Well, obviously, why else would one need to ask directions! But you try again as there’s nobody else in sight except for some exceptionally well-fed strays, ‘No, but could you…’
‘Where are you from…Delhi?’
‘Not Delhi, Rajasthan, now could you…’
‘Ah, Rajasthan …Jaipur, No? Nice place, went there as a child…do they still have pink houses?’
‘Yes, they do, and lots of other colours too but listen man, we’re in a hurry’ and before he could interrupt, you say in one breath,
“could you tell us where’s Calangute?”
‘Oh? In a hurry?” he speaks slowly, “Why didn’t you tell me earlier? Calangute, eh? W..e..ll, just go straight ahead and er…ask the next person you come along…’!!
‘What’s there in journeys after all?’ one of the package- tour-type had asked us once, ‘roads and roads, that’s all there is to it!” Yes, perhaps for the one who sits with his eyes glued to the windscreen. But then he can’t be expected to understand how a single sight can make it all so worthwhile.
For instance, no ‘Sunset’ or ‘Sunrise Point’ anywhere compares to the ones you can catch on road. It can be among the majestic dunes, behind a skeletal tree, shorn of leaves but made memorable because of the solitary peacock silhouetted on its topmost branch, against the flaming sky. It is like watching an invisible artist live with his extraordinary palette of colors, rapidly transforming the giant canvas with bold strokes where colors change from brilliant whites, oranges and yellow to furry purples and pinks, gradually giving way to fuzzy grays and finally all encompassing darkness.

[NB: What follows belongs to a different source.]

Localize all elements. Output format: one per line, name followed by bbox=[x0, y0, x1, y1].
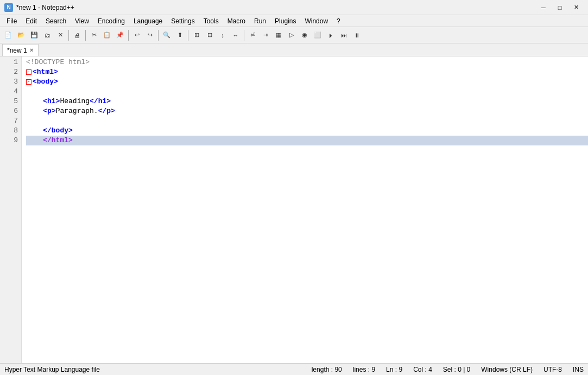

While the rest of the world packs up then, the road, even the most sluggish one, comes to life at this time, when the trucks take over the smaller traffic. And though mostly avoidable and avoided for various reasons, traveling by car at night, has its moments. Without any interesting sights to distract you, you’re all alone in the sea of shadows. Marooned, as it were, on your little mobile island. You notice the eerie beauty of the otherwise overlooked elephant-grass by the sides of the road- lighting up for an instant like a wild diwali ‘anar’ and the next second engulfed by the inky darkness. The darkness ahead sheared mercilessly by your headlights, but coming to life the next moment again in all its awful glory, when you glance back and find it chasing and swallowing the faint gleam of your tail-lights like an unshakeable, deathless dragon.
Being by yourself on a dark endless road can be strangely humbling too, it doesn’t matter there whether you’re the top-man of your concern or a nobody, you’re just that inconsequential speck in a scheme of things that is vaster than imagination.

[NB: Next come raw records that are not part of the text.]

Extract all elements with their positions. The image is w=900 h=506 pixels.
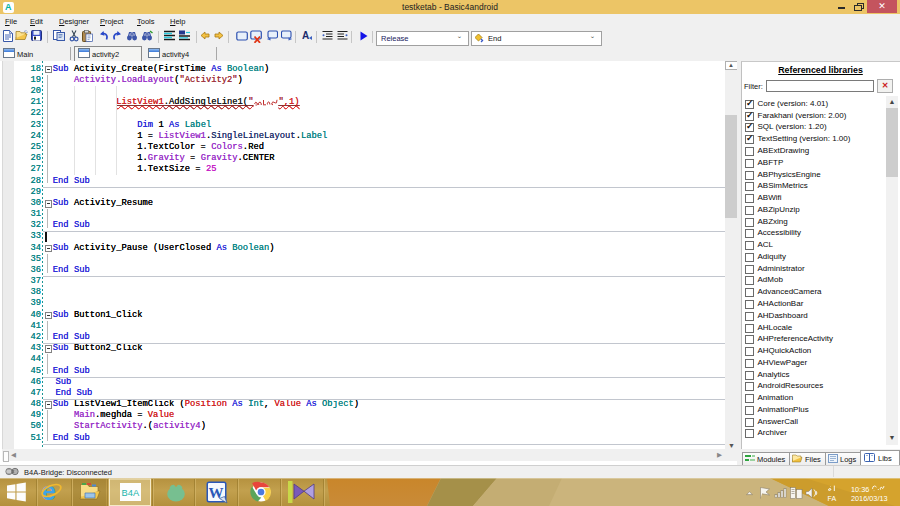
svg-text:10:36: 10:36 — [851, 485, 869, 494]
svg-text:A: A — [302, 30, 309, 41]
svg-text:2016/03/13: 2016/03/13 — [851, 494, 888, 503]
svg-text:B4A: B4A — [122, 488, 140, 498]
svg-text:e: e — [42, 478, 56, 506]
svg-text:FA: FA — [828, 495, 837, 502]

And when you have been traveling for any length of time on such a road, you appreciate for once why ‘light’, any light, stands for hope. Whether its the faintly twinkling yellow ones of a distant village, or the brilliant pool of white light which marks out a factory, all hold out the reassurance that you’re not really the isolated speck you’d started imagining yourself to be.
Specially welcome is the light of the fairy-bulbs strung across the road, yes, of the ubiquitous ‘dhaba’. Any account of the highway would be incomplete without a mention of these oases of the roads- the roadside ‘dhabas’. Another of the definite pluses of traveling by road, they still reign the long roads which Mcdonald’s and Haldiram’s wouldn’t care bothering their heads about.
Though the high-end hotels have been trying for sometime to replicate that unique ambience of a ‘dhaba’, I guess, it takes more than just providing the set-up and colors, and it can be difficult if not impossible to re-create the feel of a real ‘dhaba’. Can anything really reconstitute the heady mix of relief and anticipation the sight that the riotous flags fluttering wildly in the slipstream arouses in one? I doubt it!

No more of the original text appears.